▶ **Description of the task**: Leave the pictures out. Transcribe exactly every line from the start of the records through the one containing "since Green Bay".

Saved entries
.....

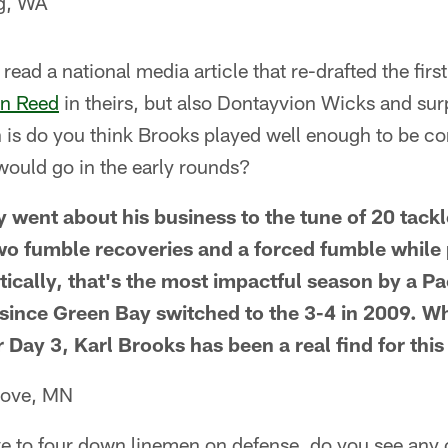
rg, WA
y read a national media article that re-drafted the fir
n Reed
in theirs, but also Dontayvion Wicks and sur
 is do you think Brooks played well enough to be co
 would go in the early rounds?
y went about his business to the tune of 20 tackl
two fumble recoveries and a forced fumble while 
tically, that's the most impactful season by a P
since Green Bay switched to the 3-4 in 2009. W
 Day 3, Karl Brooks has been a real find for this
rove, MN
e to four down linemen on defense, do you see any 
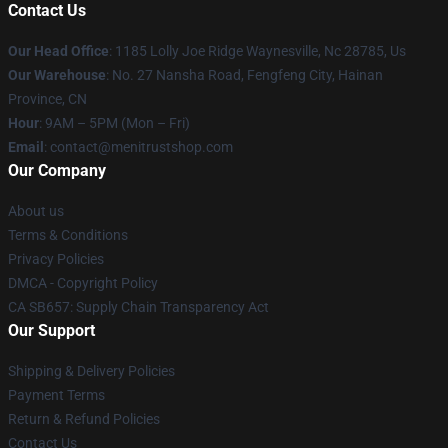
Contact Us
Our Head Office
: 1185 Lolly Joe Ridge Waynesville, Nc 28785, Us
Our Warehouse
: No. 27 Nansha Road, Fengfeng City, Hainan
Province, CN
Hour
: 9AM – 5PM (Mon – Fri)
Email
: contact@menitrustshop.com
Our Company
About us
Terms & Conditions
Privacy Policies
DMCA - Copyright Policy
CA SB657: Supply Chain Transparency Act
Our Support
Shipping & Delivery Policies
Payment Terms
Return & Refund Policies
Contact Us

.....

▶ **Response to this exercise**:
rg, WA
y read a national media article that re-drafted the fir
n Reed
in theirs, but also Dontayvion Wicks and sur
 is do you think Brooks played well enough to be co
 would go in the early rounds?
y went about his business to the tune of 20 tackl
two fumble recoveries and a forced fumble while 
tically, that's the most impactful season by a P
since Green Bay switched to the 3-4 in 2009. W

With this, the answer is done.